2D Problems and Projectile Motion Study Guide

Definition of a Projectile: In the simplest mechanical terms, an object is classified as a projectile only if the following two conditions are met simultaneously: * Sole Influence of Gravity: The only force acting upon the object is gravity. This state is technically defined as "free fall." * Dual Velocity Components: The object must possess both a horizontal velocity component ( $v_{x}$ ) and a vertical velocity component ( $v_{y}$ ).
Non-Examples: Objects that do not meet both criteria—such as those with an engine providing constant thrust or those moving strictly in a 1D vertical or horizontal path—are not considered projectiles in this context.

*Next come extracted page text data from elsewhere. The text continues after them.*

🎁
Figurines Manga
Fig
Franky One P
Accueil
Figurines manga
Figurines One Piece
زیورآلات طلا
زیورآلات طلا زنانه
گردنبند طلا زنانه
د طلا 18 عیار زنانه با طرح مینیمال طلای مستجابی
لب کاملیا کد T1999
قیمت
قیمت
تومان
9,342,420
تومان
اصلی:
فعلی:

Vector Directionality: Vectors are defined by both magnitude and direction. Consequently, the specific direction in which a vector acts determines how it is applied to a physical system.

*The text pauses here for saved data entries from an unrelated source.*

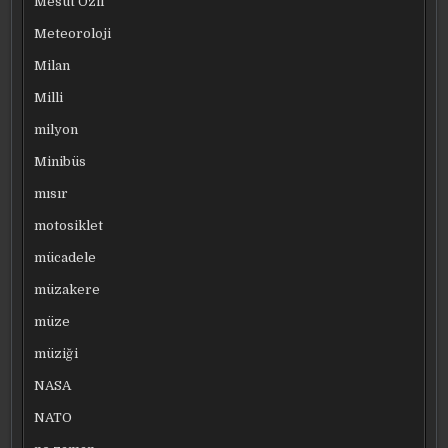
Mesut Özil
Meteoroloji
Milan
Milli
milyon
Minibüs
mısır
motosiklet
mücadele
müzakere
müze
müziği
NASA
NATO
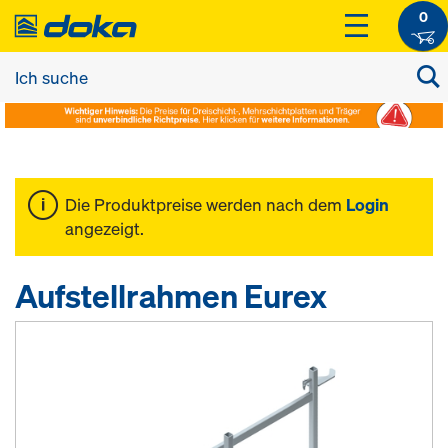
0
Die Produktpreise werden nach dem
Login
angezeigt.
Aufstellrahmen Eurex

The Principle of Independence: Motion in the horizontal plane ( $x$ ) is independent of motion in the vertical plane ( $y$ ). * Gravity's Role: Gravity acts exclusively in the vertical plane (directed [down]). Therefore, gravity only affects the vertical component of an object's motion. * Horizontal Motion: Because gravity does not act horizontally, there is no acceleration in the horizontal direction (provided air resistance is neglected). The horizontal velocity ( $v_{x}$ ) remains constant. * The "Vegas" Rule: A common mnemonic for this principle is "What happens in X stays in X, and what happens in Y stays in Y."

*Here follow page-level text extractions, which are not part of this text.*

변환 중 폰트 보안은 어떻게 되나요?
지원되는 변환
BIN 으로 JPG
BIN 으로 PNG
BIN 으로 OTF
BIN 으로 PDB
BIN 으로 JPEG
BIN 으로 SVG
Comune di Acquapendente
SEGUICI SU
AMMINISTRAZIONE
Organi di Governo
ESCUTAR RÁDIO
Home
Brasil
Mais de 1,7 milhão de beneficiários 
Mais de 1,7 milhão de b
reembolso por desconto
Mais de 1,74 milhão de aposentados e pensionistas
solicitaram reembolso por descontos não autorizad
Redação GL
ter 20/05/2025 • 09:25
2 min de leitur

Time as a Scalar Bridge: While velocity, displacement, and acceleration are vectors tied to specific directions, time ( $t$ ) is a scalar quantity. It remains the same value regardless of the direction an object is moving and serves as the mathematical link connecting the horizontal and vertical equations of motion.

Key observations regarding the behavior of projectiles include: * Vertical Acceleration: Projectiles undergo constant acceleration ( $a_{y} = -9.81\,m/s^2$ ) due to gravity, causing the vertical velocity to change over time. * Horizontal Uniformity: In the absence of external horizontal forces, the projectile maintains a uniform horizontal velocity ( $v_{x}$ ). * Path Shape: The combination of constant horizontal motion and accelerated vertical motion results in a parabolic trajectory.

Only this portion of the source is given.